Bisa dipastikan kemarahan
Umar RA ‘membuat suasana menjadi mencekam’, karena dia sangat berwibawa.
Abdur-Rahman bin Auf termasuk sahabat nabi yang paling berwibawa lagi pandai;
saat itu berkata:
“Saya berkata ‘ya
Amiral-Mu’miniin, jangan tuan lakukan! Karena musim haji ini mengumpulkan
kaum dan ghougha’ mereka. Maksudnya ‘kaum awam’ mereka.
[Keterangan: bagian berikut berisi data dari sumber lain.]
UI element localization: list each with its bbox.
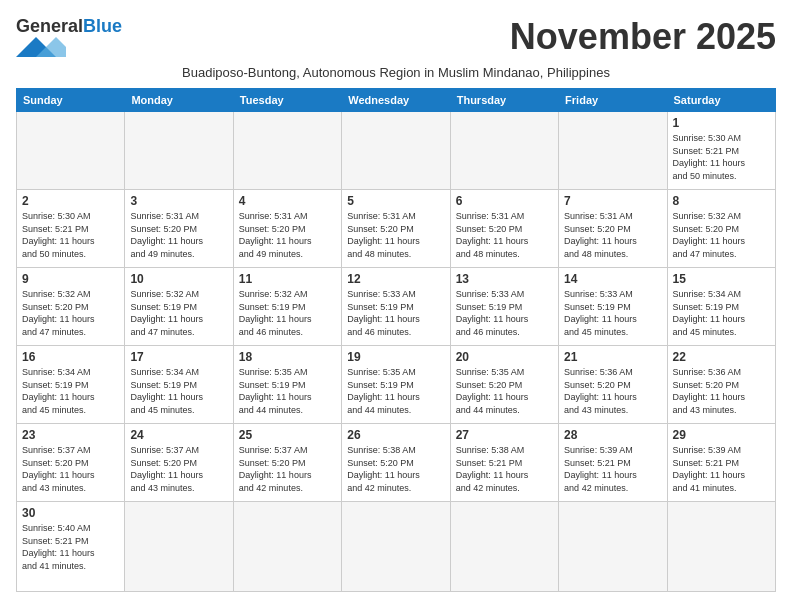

Karena
di saat tuan berdiri nanti, justru mereka yang akan menempati tempat dekat
tuan. Saya khawatir jika tuan berdiri menyampaikan makalah:
1.
Mereka yang tidak mampu memahami inti yang dimaksud, justru ‘akan
menaburkan makalah tersebut, tidak pada tempatnya’.
2.
Mereka tidak mampu memahaminya dengan tepat.
3.
Mereka tidak akan menerapkan sesuai fungsinnya.
Maka dari itu, tunggulah
hingga tuan pulang ke Madinah, karena di sana Kampung Hijrah dan Sunnah.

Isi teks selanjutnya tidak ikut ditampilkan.